I often think about the differences between young and old moms. Young moms leave their kids with a sitter so they can go out clubbing with their friends. Older moms leave their kids with a sitter so they can take a nap.

But seriously, there are advantages to being an older mom.

  • Patience – Older moms tend to be more patient.
  • Financial Stability – Older parents are typically able to better provide for their children financially.
  • Better Role Models – Older Moms have been around the block. They tend to be more confident with themselves and are better able to explain life to their kids.

But still, as I think about it, the reality sets in I realize that I’m going to be 58 at my daughter’s high school graduation. I can picture it now….her friends, teacher and even the janitor will, oh-so-sincerely say…”Oh, hey Summer, is that your grandma?
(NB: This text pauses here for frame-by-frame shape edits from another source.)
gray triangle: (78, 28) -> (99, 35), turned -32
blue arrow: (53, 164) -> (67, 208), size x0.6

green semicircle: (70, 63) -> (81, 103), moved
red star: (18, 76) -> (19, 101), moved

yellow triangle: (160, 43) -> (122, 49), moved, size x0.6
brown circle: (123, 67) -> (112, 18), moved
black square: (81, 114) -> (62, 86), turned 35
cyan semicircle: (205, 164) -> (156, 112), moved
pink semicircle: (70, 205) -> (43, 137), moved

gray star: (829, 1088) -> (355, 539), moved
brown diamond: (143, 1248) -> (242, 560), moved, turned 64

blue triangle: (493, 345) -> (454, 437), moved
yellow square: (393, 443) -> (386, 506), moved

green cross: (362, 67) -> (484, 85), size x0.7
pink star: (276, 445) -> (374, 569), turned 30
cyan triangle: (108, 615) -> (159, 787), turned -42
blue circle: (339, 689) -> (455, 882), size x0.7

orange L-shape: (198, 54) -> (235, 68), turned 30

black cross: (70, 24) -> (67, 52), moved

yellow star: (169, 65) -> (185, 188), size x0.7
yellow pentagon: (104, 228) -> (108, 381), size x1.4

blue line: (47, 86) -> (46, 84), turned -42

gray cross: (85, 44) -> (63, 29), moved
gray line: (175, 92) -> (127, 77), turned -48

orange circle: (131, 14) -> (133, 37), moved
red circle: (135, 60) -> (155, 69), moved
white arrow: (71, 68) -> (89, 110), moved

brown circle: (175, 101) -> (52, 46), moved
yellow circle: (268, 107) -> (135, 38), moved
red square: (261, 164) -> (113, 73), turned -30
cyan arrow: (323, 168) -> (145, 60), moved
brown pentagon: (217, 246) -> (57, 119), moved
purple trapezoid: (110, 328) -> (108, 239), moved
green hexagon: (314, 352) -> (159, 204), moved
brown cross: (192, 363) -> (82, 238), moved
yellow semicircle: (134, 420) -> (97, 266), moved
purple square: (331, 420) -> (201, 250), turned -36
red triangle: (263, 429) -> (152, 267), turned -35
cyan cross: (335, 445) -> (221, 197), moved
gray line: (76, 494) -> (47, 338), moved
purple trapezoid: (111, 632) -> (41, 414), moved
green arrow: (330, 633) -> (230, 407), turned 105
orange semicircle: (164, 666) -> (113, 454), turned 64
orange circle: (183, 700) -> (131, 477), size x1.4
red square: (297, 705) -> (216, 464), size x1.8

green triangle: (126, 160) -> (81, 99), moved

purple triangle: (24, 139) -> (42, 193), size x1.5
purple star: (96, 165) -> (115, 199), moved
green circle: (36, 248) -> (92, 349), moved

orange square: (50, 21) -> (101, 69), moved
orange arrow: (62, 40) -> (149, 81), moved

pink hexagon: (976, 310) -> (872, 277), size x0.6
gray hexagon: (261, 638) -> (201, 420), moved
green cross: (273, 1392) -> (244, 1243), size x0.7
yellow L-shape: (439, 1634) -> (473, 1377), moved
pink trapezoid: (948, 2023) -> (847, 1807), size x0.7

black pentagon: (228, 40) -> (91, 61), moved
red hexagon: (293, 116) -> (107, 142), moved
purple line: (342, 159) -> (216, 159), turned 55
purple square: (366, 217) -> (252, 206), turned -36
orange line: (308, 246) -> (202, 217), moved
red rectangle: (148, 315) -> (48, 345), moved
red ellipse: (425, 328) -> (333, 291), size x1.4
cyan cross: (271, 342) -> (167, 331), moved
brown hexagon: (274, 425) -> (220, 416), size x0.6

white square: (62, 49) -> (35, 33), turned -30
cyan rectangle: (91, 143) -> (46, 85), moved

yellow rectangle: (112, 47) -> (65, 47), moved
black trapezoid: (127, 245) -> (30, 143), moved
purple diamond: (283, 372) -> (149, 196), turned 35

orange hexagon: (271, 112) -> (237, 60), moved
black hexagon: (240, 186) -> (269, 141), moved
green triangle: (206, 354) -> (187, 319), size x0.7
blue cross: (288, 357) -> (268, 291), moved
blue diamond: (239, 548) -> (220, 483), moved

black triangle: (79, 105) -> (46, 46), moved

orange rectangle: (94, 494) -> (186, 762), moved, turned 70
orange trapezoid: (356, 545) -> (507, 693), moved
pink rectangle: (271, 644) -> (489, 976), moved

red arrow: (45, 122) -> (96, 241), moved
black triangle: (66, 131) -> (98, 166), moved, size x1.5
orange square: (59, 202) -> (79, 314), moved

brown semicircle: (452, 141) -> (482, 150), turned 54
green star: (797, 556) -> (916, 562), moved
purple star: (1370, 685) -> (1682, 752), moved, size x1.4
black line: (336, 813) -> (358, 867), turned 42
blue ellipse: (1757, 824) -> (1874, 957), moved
Why isn’t your mom here?” At least I have a few more years to come up with a clever response.

For my fellow oldies – Here’s a couple of “Yo Momma” jokes to take in so that you, too, can prepare said clever response.

Your momma’s so old…

  • she left her purse on Noah’s Ark.
  • Jurassic Park brought back the memories…
  • when she ran the 100 metre dash, they timed her with a sundial.
  • she still owes Moses a dollar.
  • when she was at school…there was No history class!
  • she uses her hot flushes to heat her cup of Tea.
  • she co-wrote the 4th Commandment.
  • when I asked for her ID she handed me a rock.
  • she even made Yoda jealous.
  • she recalls when the Grand Canyon was a ditch.
  • the fire department are on standby when you light her birthday cake.
  • when she gave birth, You came out with Dentures.
  • she sat in front of Jesus in 1st grade.
  • her first job was as Cain and Abel’s baby-sitter.
  • her birthday expired.
  • when Moses parted the Red Sea, he found yo momma fishing on the other side!
  • she got the first copy of the Ten Commandments.